His tax plan worked to his advantage the last time the Republican contenders gathered to argue about the issues—a whole week ago—because that debate was centered on the economy. The focus allowed Cain to promote his revamp of the tax code almost to the exclusion of all else.
Cain’s rise in the polls has been so linked to 9-9-9 that the former pizza executive’s lack of experience in the foreign policy arena or with an issue such as immigration has largely gone without notice.
It’s a luxury he likely won’t be afforded Tuesday evening, as the other GOP candidates are likely to train their fire on the the man some polls see as the front-runner.
Already there have been missteps. Cain prompted a small outcry last weekend when he suggested building an electrified fence along the U.S.-Mexico border. He later claimed he was joking. And then Monday in Arizona he said he hadn’t been joking after all.
During his appearance on “Meet the Press” on Sunday, Cain appeared unsteady and uncomfortable talking about foreign policy on topics ranging from whether Iran posed a threat, to the wars in Iraq and Afghanistan. He said he was unfamiliar with the neoconservative philosophy that drove so much of the approach of the George W. Bush administration and said he opposed a troop drawdown in Iraq.
Asked about his approach to Afghanistan, Cain demurred.
“In Afghanistan, victory is, can we leave Afghanistan in a situation where they can defend themselves? I don’t know if that’s possible right now because, here again, what do the commanders on the ground say? What does the intelligence community say? A lot of analysis needs to into determining whether or not there is a definition of victory in Afghanistan,” he said.
Earlier this month in an interview with the Christian Broadcasting Network, Cain seemed to make light of an intensive focus on foreign policy, saying he was waiting for the media to ask him “gotcha” questions such as “who is the president of Ubeki-beki-beki-beki-stan-stan.”
The debate a week ago in New Hampshire was carried live only on Bloomberg TV, a business news channel, while the Vegas debate on CNN will expose Cain to a wider audience. Given his surge in the polls, it’s highly possible that more voters will be paying attention to what he says than ever have before.

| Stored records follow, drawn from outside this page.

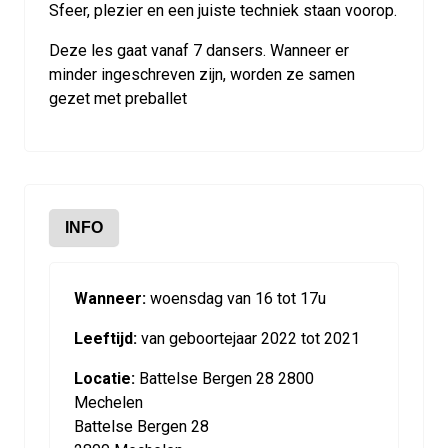
Sfeer, plezier en een juiste techniek staan voorop.
Deze les gaat vanaf 7 dansers. Wanneer er
minder ingeschreven zijn, worden ze samen
gezet met preballet
INFO
Wanneer:
woensdag van 16 tot 17u
Leeftijd:
van geboortejaar 2022 tot 2021
Locatie:
Battelse Bergen 28 2800
Mechelen
Battelse Bergen 28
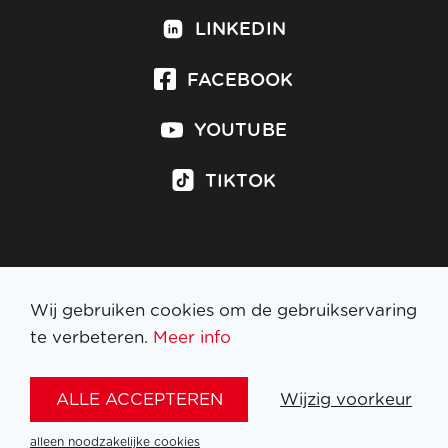
LINKEDIN
FACEBOOK
YOUTUBE
TIKTOK
Inschrijven op nieuwsbrief
Wij gebruiken cookies om de gebruikservaring
te verbeteren.
Meer info
WETTELIJKE BEPALINGEN
ALLE ACCEPTEREN
Wijzig voorkeur
NL
FR
EN
DE
alleen noodzakelijke cookies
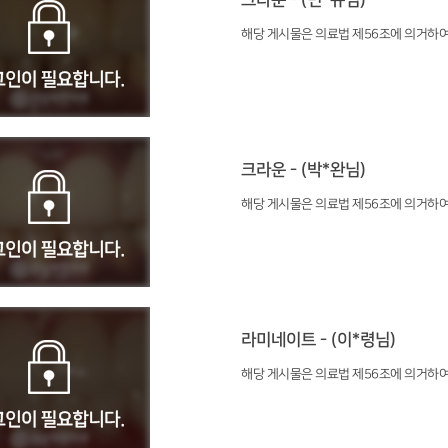
크라운 - (민*규님)
해당 게시물은 의료법 제56조에 의거하여
크라운 - (박*완님)
해당 게시물은 의료법 제56조에 의거하여
라미네이트 - (이*령님)
해당 게시물은 의료법 제56조에 의거하여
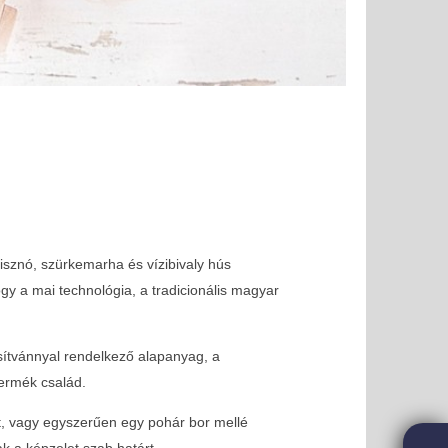
isznó, szürkemarha és vízibivaly hús
gy a mai technológia, a tradicionális magyar
úsítvánnyal rendelkező alapanyag, a
termék család.
t, vagy egyszerűen egy pohár bor mellé
k a képzelet szab határt.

And while the 9-9-9 plan has helped propel Cain’s surge, it, too, is falling under increasing scrutiny as a potential burden on the middle-class. The plan would eliminate tax breaks and set individual and corporate tax rates at 9% while instituting a national sales tax of 9%.

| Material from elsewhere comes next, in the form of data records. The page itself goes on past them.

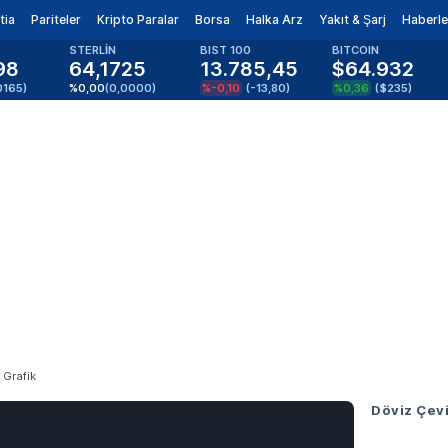
tia
Pariteler
Kripto Paralar
Borsa
Halka Arz
Yakıt & Şarj
Haberle
STERLİN
BIST 100
BITCOIN
98
64,1725
13.785,45
$64.932
0165
)
%0,00
(
0,0000
)
%-0,10
(
-13,80
)
%0,36
(
$235
)
Grafik
Döviz Çevi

A report Tuesday by a liberal think tank devoted to tax policy said that under Cain’s plan, the poorest 60% of taxpayers would pay an extra $2,000 a year. The richest 1% in the nation would see a $210,000 break, the Citizens for Tax Justice said.
The plan is also likely to be a tough sell in states such as Nevada, which has a state sales tax of more than 6%. Cain’s plan would slap a federal tax on top of it for goods and services, including food and medicine.
It will come as a surprise Tuesday evening if one of Cain’s rivals for the GOP nomination fails to point that out within minutes after the topic is broached.
Cain may also get nicked by candidates such as former Pennsylvania Sen. Rick Santorum over his stance on gay marriage (Cain has said he isn't in favor of a constitutional amendment outlawing it, but would leave it to the states), and by Rep. Ron Paul of Texas over his past affiliation with the Federal Reserve in Kansas City, Mo.